How to start a chimney cleaning business: your eight-point checklist
1. Get certification and experience
By law, you don’t need a chimney cleaning license to start a chimney sweep business. A general business license will do (more on that later).
However, you can be liable for damages that result from not cleaning a chimney properly. The best way to prevent this is to get certified to improve your knowledge of the job.
Plus, having the certification is a way to market your business and attract higher-paying clients. It’s a stamp of credibility that tells homeowners you put their safety first and do a reliable job.
How do you get a chimney sweep certification?
The Chimney Safety Institute of America (CSIA) offers a six-day workshop you can attend to get certified. You can also enroll in prep courses offered by certified instructors throughout the country.
Besides getting certified, you should also gain experience in the field as a technician. On-the-job experience will help you find out if this industry is a good fit, while teaching you how to avoid mistakes that could cost your business customers and money.
If your background is business or marketing, you can hire certified technicians to do the work or build a team with diverse skills. That’s what Mitchell Blackmon and the team at Patriot Chimney did to build a profitable chimney sweep business.

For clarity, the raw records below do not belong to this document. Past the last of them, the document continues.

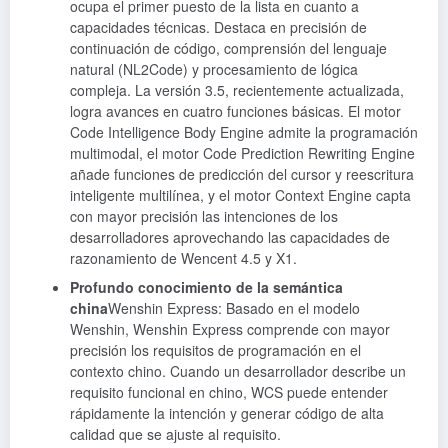
ocupa el primer puesto de la lista en cuanto a
capacidades técnicas. Destaca en precisión de
continuación de código, comprensión del lenguaje
natural (NL2Code) y procesamiento de lógica
compleja. La versión 3.5, recientemente actualizada,
logra avances en cuatro funciones básicas. El motor
Code Intelligence Body Engine admite la programación
multimodal, el motor Code Prediction Rewriting Engine
añade funciones de predicción del cursor y reescritura
inteligente multilínea, y el motor Context Engine capta
con mayor precisión las intenciones de los
desarrolladores aprovechando las capacidades de
razonamiento de Wencent 4.5 y X1.
Profundo conocimiento de la semántica
china
Wenshin Express: Basado en el modelo
Wenshin, Wenshin Express comprende con mayor
precisión los requisitos de programación en el
contexto chino. Cuando un desarrollador describe un
requisito funcional en chino, WCS puede entender
rápidamente la intención y generar código de alta
calidad que se ajuste al requisito.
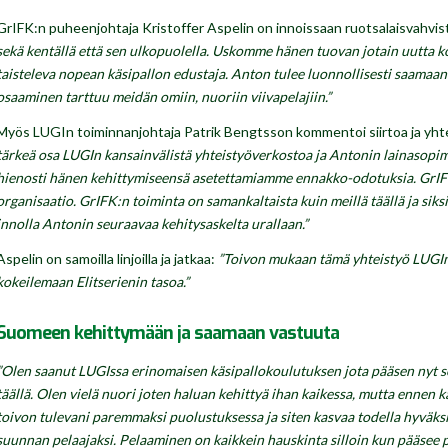
GrIFK:n puheenjohtaja Kristoffer Aspelin on innoissaan ruotsalaisvahvi
sekä kentällä että sen ulkopuolella. Uskomme hänen tuovan jotain uutta ko
taisteleva nopean käsipallon edustaja. Anton tulee luonnollisesti saamaan
osaaminen tarttuu meidän omiin, nuoriin viivapelajiin.”
Myös LUGIn toiminnanjohtaja Patrik Bengtsson kommentoi siirtoa ja yht
tärkeä osa LUGIn kansainvälistä yhteistyöverkostoa ja Antonin lainasopi
hienosti hänen kehittymiseensä asetettamiamme ennakko-odotuksia. GrIFK o
organisaatio. GrIFK:n toiminta on samankaltaista kuin meillä täällä ja sik
innolla Antonin seuraavaa kehitysaskelta urallaan.”
Aspelin on samoilla linjoilla ja jatkaa:
”Toivon mukaan tämä yhteistyö LUGIn 
kokeilemaan Elitserienin tasoa.”
Suomeen kehittymään ja saamaan vastuuta
”Olen saanut LUGIssa erinomaisen käsipallokoulutuksen jota pääsen nyt 
täällä. Olen vielä nuori joten haluan kehittyä ihan kaikessa, mutta ennen k
toivon tulevani paremmaksi puolustuksessa ja siten kasvaa todella hyväks
suunnan pelaajaksi. Pelaaminen on kaikkein hauskinta silloin kun pääsee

2. Choose a business name and logo
Give your business name some thought and choose one that’s both practical and professional. After all, your name will be on all your quotes, invoices, marketing materials, uniform, and even van.
But don’t spend weeks and weeks agonizing over your name—this will unnecessarily delay starting your business.
Your name and logo will go hand-in-hand. Create a logo to place on your uniform that’s easily recognizable and memorable for customers. To design a logo, use a designer or services like like Canva and 99designs.
Patriot Chimney was named after the company’s founders—two combat vets turned certified chimney sweeps. Their logo is simple, bold, and easy to use on business cards, uniforms, vans, lawn signs, and more.
3. Register your business and get insurance
This part isn’t the most glamorous—it involves loads of paperwork. However, it’s something you have to deal with if you want to legally start a chimney sweep business.
- First, choose your business structure (LLC, corporation, sole proprietorship, or partnership). An LLC is usually an excellent option as you won’t be liable if sued.
- Second, register your business with local and state governments and get the required permits and licenses. Business licensing requirements vary by state and city, so contact the local municipality or the Small Business Administration for guidance.
- Third, get general liability insurance that protects you if you accidentally damage someone’s property, and worker’s compensation for your employees.
Getting small business insurance can be tricky, but you need that peace of mind. Shop around and get quotes from several insurance companies if you want, but whatever you do, don’t skip this step.
4. Build a service list and price list
There are many services you can offer as a chimney sweep such as chimney inspections, remodels, chimney sweeping, fireplace cleaning, chimney relining, and pipe and liner repair.
But you don’t have to offer them all to run a profitable chimney cleaning business. Instead, focus on those services that have a market, you’re good at, and you want to do.
Once you have your service list, calculate your service prices. If you’ve already been working as a chimney service technician, you should have an idea of chimney service pricing, profits, and costs in your region.
Use this information as a guide, but don’t rely on your competitors to determine your chimney company pricing. Instead, use a smart pricing strategy that works for you, like tiered, hourly, or value-based pricing.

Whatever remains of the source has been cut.